The original script ended sadly for its promoters. Seven years ago this month, polls showed Clinton leading upstart fellow Sen. Barack Obama for the Democratic presidential nomination, buoyed by perceived support among women. Later, of course, the professed certainty of her return to the White House died in the Iowa caucuses.

Here in New York, cries of "Hill-uh-ree" rise again. Around the Barnes & Noble at Union Square in Manhattan last week, vendors sold "Ready for Hillary" tote bags as fans awaited the first book-signing for her new tome, "Hard Choices."

Looking past the book: The tour, for her fans, marks a rewarding result in itself. Some in the city, however, were quoted expressing disappointment that she didn't announce on the spot for 2016, which would officially have turned it into a campaign tour.

Once the hard-fought 2008 primaries ended, the question of whether ex-presidential spouse Bill Clinton weighed her down became one of the topics of endless analysis by Clinton-ologists.

Now, with the threat of Iraq's disintegration, you wonder if Obama, who appointed Clinton secretary of state, becomes the second president to put her in the spotlight only to burden her with his baggage, if of a different kind. Any foreign policy failures and flaws belonging to the Obama terms are hers to defend or finesse in the days and weeks ahead.

Still, she's made clear her career is her own. As a U.S. senator in 2002, she voted for the Bush administration's Iraq invasion, launched with unfounded claims of weapons of mass destruction.

"I got it wrong. Plain and simple," she says in the new book.

The constant attention always has cut two ways for Hillary Clinton.

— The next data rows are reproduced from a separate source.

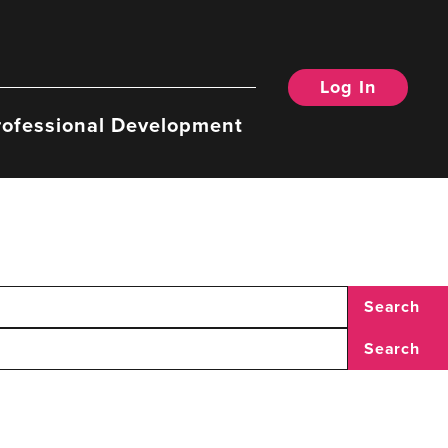
Log In
rofessional Development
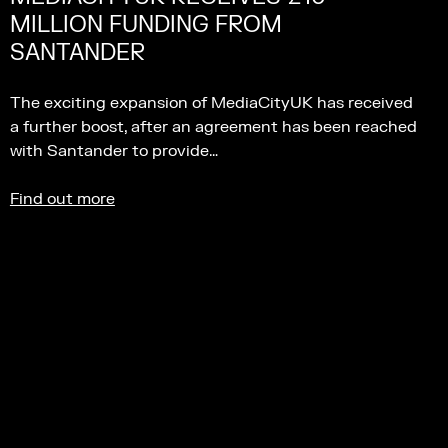
MILLION FUNDING FROM
SANTANDER
The exciting expansion of MediaCityUK has received
a further boost, after an agreement has been reached
with Santander to provide…
Find out more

If her celebrity catapults her to the top of polls and perhaps symbolizes the breaking of a glass ceiling for others, it also causes embarrassment.

When Politico reported that NBC paid daughter Chelsea Clinton an eye-popping $600,000-a-year salary as a "special correspondent," critics were quick to place it in the "corporate cronyism" file. It didn't help that the former first lady so recently drew partisan fire for telling ABC that she and Bill were "dead broke" when they left the White House.

With all that chatter in the air, the leading couple retains rock-star status among the players of mainstream political New York.

Gov. Andrew M. Cuomo served as housing secretary in the Bill Clinton White House. Mayor Bill de Blasio served under Cuomo, also managed Hillary Clinton's 2000 Senate campaign -- and the Clintons attended his inauguration in January. Ex-Gov. David A. Paterson, now state Democratic chairman, stood by her when the presidential primaries turned south, as did Rep. Charles Rangel (D-Manhattan).

Sen. Charles Schumer, who served alongside her, remains in office, and her successor, Sen. Kirsten Gillibrand, has been saying for two years that Clinton should run again for president.

Her previous book, "Living History," came out 11 years ago.

In the end, voters again may face the choice -- hard or easy -- of whether she's lived enough history.